Entre os estados, Amazonas, Mato Grosso, Mato Grosso do Sul, Acre e Roraima apresentaram as maiores reduções, somando mais de 40% da queda nacional. Maranhão foi o único estado com crescimento das perdas.
A análise do Global Forest Watch utiliza dados do Glad/Universidade de Maryland e vai além do desmatamento, incluindo distúrbios como corte seletivo e mortes naturais.
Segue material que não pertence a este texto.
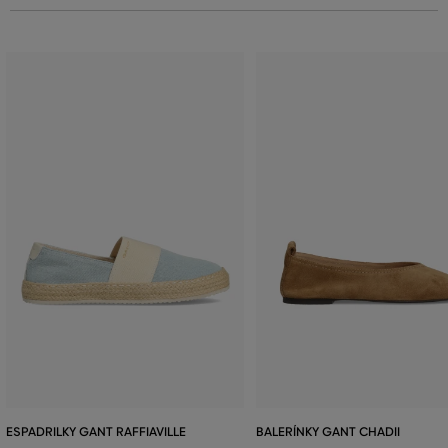
ESPADRILKY GANT RAFFIAVILLE
BALERÍNKY GANT CHADII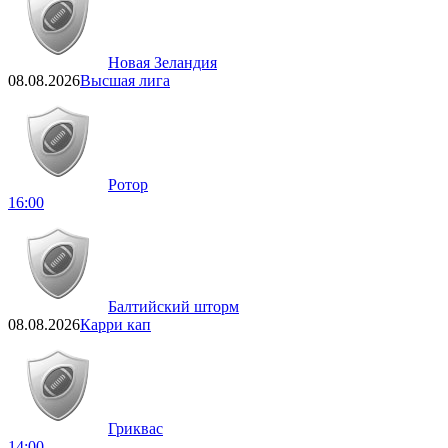
Новая Зеландия
08.08.2026
Высшая лига
Ротор
16:00
Балтийский шторм
08.08.2026
Карри кап
Гриквас
14:00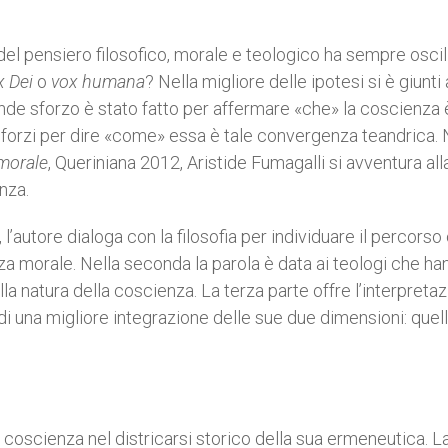
 del pensiero filosofico, morale e teologico ha sempre oscil
x Dei
o
vox humana
? Nella migliore delle ipotesi si è giunti 
de sforzo è stato fatto per affermare «che» la coscienza
 sforzi per dire «come» essa è tale convergenza teandrica. 
 morale
, Queriniana 2012, Aristide Fumagalli si avventura all
nza.
, l’autore dialoga con la filosofia per individuare il percorso
za morale. Nella seconda la parola è data ai teologi che ha
lla natura della coscienza. La terza parte offre l’interpreta
di una migliore integrazione delle sue due dimensioni: quel
 coscienza nel districarsi storico della sua ermeneutica. L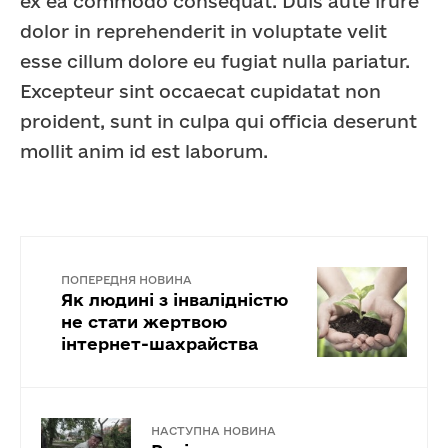
ex ea commodo consequat. Duis aute irure
dolor in reprehenderit in voluptate velit
esse cillum dolore eu fugiat nulla pariatur.
Excepteur sint occaecat cupidatat non
proident, sunt in culpa qui officia deserunt
mollit anim id est laborum.
ПОПЕРЕДНЯ НОВИНА
Як людині з інвалідністю
не стати жертвою
інтернет-шахрайства
НАСТУПНА НОВИНА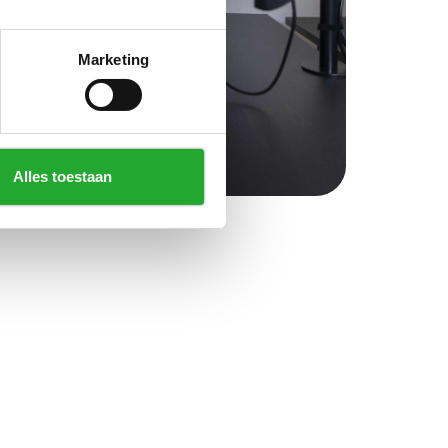
Marketing
Alles toestaan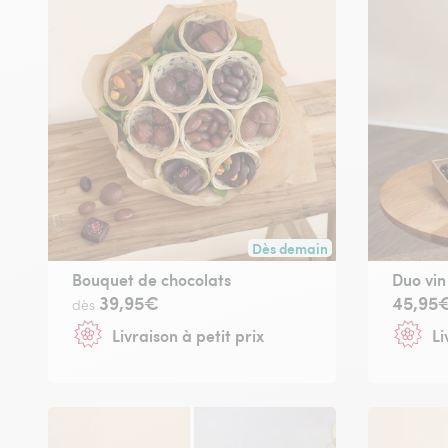
Dès demain
Livraison dès demain (pour to
Bouquet de chocolats
Duo vin
39,95€
45,95
dès
Livraison à petit prix
Li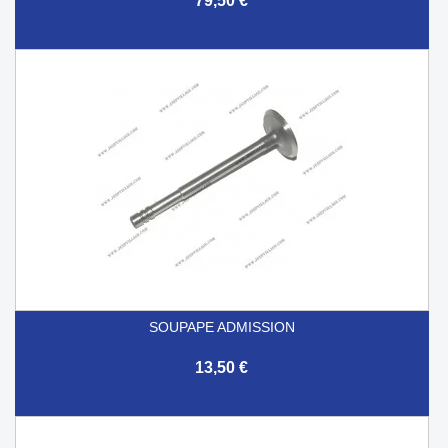
79,50 €
SOUPAPE ADMISSION
13,50 €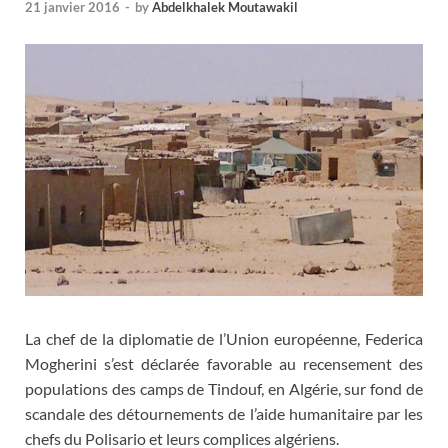
21 janvier 2016
-
by
Abdelkhalek Moutawakil
La chef de la diplomatie de l’Union européenne, Federica
Mogherini s’est déclarée favorable au recensement des
populations des camps de Tindouf, en Algérie, sur fond de
scandale des détournements de l’aide humanitaire par les
chefs du Polisario et leurs complices algériens.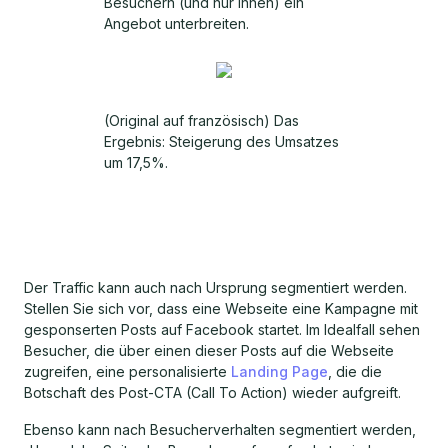
Besuchern (und nur ihnen) ein
Angebot unterbreiten.
(Original auf französisch) Das
Ergebnis: Steigerung des Umsatzes
um 17,5%.
Der Traffic kann auch nach Ursprung segmentiert werden.
Stellen Sie sich vor, dass eine Webseite eine Kampagne mit
gesponserten Posts auf Facebook startet. Im Idealfall sehen
Besucher, die über einen dieser Posts auf die Webseite
zugreifen, eine personalisierte
Landing Page
, die die
Botschaft des Post-CTA (Call To Action) wieder aufgreift.
Ebenso kann nach Besucherverhalten segmentiert werden,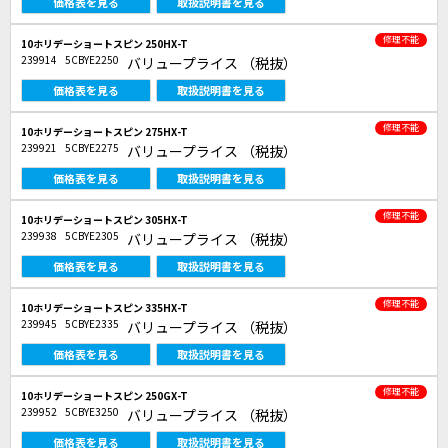
価格表を見る
取扱説明書を見る
修理不能
10ホリデーショートスピン 250HX-T
239914
5CBYE2250
バリュープライス
（税抜）
価格表を見る
取扱説明書を見る
修理不能
10ホリデーショートスピン 275HX-T
239921
5CBYE2275
バリュープライス
（税抜）
価格表を見る
取扱説明書を見る
修理不能
10ホリデーショートスピン 305HX-T
239938
5CBYE2305
バリュープライス
（税抜）
価格表を見る
取扱説明書を見る
修理不能
10ホリデーショートスピン 335HX-T
239945
5CBYE2335
バリュープライス
（税抜）
価格表を見る
取扱説明書を見る
修理不能
10ホリデーショートスピン 250GX-T
239952
5CBYE3250
バリュープライス
（税抜）
価格表を見る
取扱説明書を見る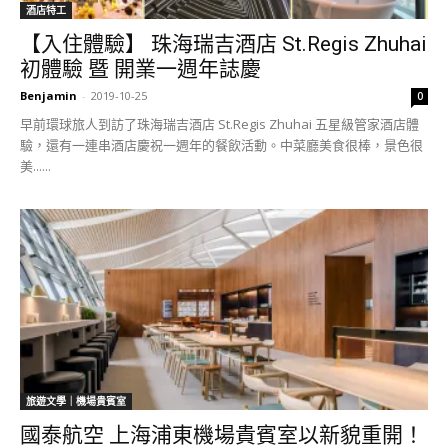
酒店特工
【入住體驗】 珠海瑞吉酒店 St.Regis Zhuhai
初體驗 暨 開業一週年誌慶
Benjamin
-
2019-10-25
0
早前環球旅人到訪了珠海瑞吉酒店 St.Regis Zhuhai 五星級管家酒店體
驗，還有一連串酒店慶祝一週年的餐飲活動。中菜廳美食很棒，景色很
美......
旅遊文學｜機場貴賓室
國泰航空 上海浦東機場貴賓室以新貌重開！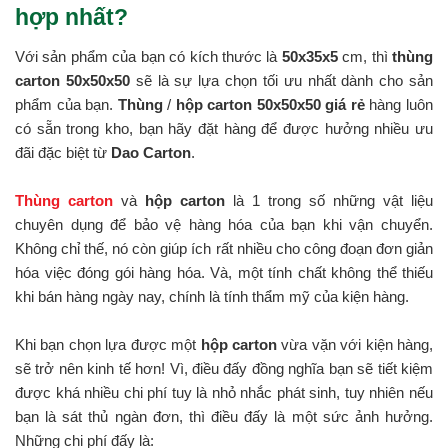
hợp nhất?
Với sản phẩm của bạn có kích thước là
50x35x5
cm, thì
thùng
carton 50x50x50
sẽ là sự lựa chọn tối ưu nhất dành cho sản
phẩm của bạn.
Thùng
/
hộp carton 50x50x50 giá rẻ
hàng luôn
có sẵn trong kho, bạn hãy đặt hàng để được hưởng nhiều ưu
đãi đặc biệt từ
Dao Carton
.
Thùng carton
và
hộp carton
là 1 trong số những vật liệu
chuyên dụng để bảo vệ hàng hóa của bạn khi vận chuyển.
Không chỉ thế, nó còn giúp ích rất nhiều cho công đoạn đơn giản
hóa việc đóng gói hàng hóa. Và, một tính chất không thể thiếu
khi bán hàng ngày nay, chính là tính thẩm mỹ của kiện hàng.
Khi bạn chọn lựa được một
hộp carton
vừa vặn với kiện hàng,
sẽ trở nên kinh tế hơn! Vì, điều đấy đồng nghĩa bạn sẽ tiết kiệm
được khá nhiều chi phí tuy là nhỏ nhắc phát sinh, tuy nhiên nếu
bạn là sát thủ ngàn đơn, thì điều đấy là một sức ảnh hưởng.
Những chi phí đấy là: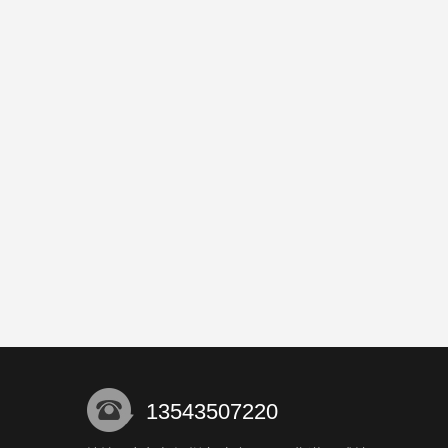
13543507220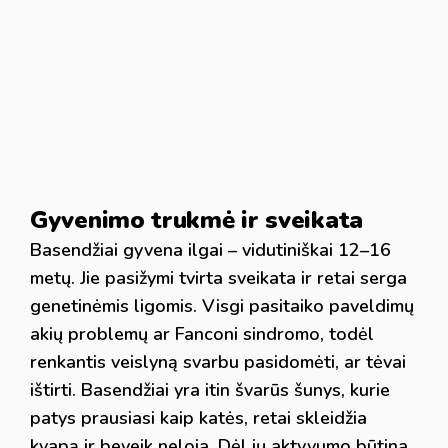
Gyvenimo trukmė ir sveikata
Basendžiai gyvena ilgai – vidutiniškai 12–16
metų. Jie pasižymi tvirta sveikata ir retai serga
genetinėmis ligomis. Visgi pasitaiko paveldimų
akių problemų ar Fanconi sindromo, todėl
renkantis veislyną svarbu pasidomėti, ar tėvai
ištirti. Basendžiai yra itin švarūs šunys, kurie
patys prausiasi kaip katės, retai skleidžia
kvapą ir beveik neloja. Dėl jų aktyvumo būtina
O método difere do Prodes, sistema oficial brasileiro.
Para a codiretora Elizabeth Goldman, a redução de 41% nas perdas não relacionadas a incêndios é o menor nível já registrado desde 2001, alinhando-se à tendência de queda observada nos principais biomas do Brasil.
A diretora-executiva da WRI Brasil, Mirela Sandrini, atribui o resultado a uma força-tarefa que envolve governo, sociedade civil, academia, comunidades locais e setor privado. Iniciativas como produção em áreas já desmatadas ganham destaque.
Cita-se ainda o Fundo Florestas Tropicais para Sempre e incentivos a serviços ambientais como pilares do enfrentamento à perda arbórea, com perspectivas de continuidade na próxima década.
Globalmente, o estudo aponta que as perdas totais alcançaram 4,3 milhões de hectares em 2025, queda de 35% ante 2024, quando o declínio atingiu 6,7 milhões de hectares. A queda de perdas não associadas a incêndios chegou a 23%.
As perdas provocadas por incêndios mantiveram-se elevadas, representando a terceira maior marca desde 2001. Goldman ressalva que revisões podem ocorrer por registros tardios de 2024 devido à fumaça que bloqueia sensores.
No Brasil, a participação na perda global ultrapassou 37%, tornando o país o líder em área perdida, seguido pela Bolívia e pela República Democrática do Congo. Em termos proporcionais ao tamanho da floresta, Bolívia e Madagascar tiveram as maiores perdas.
A pesquisadora aponta que a expansão agrícola, com foco na produção de commodities e mudanças de cultivo, foi a principal causa da perda de cobertura arbórea nos trópicos, segundo o estudo.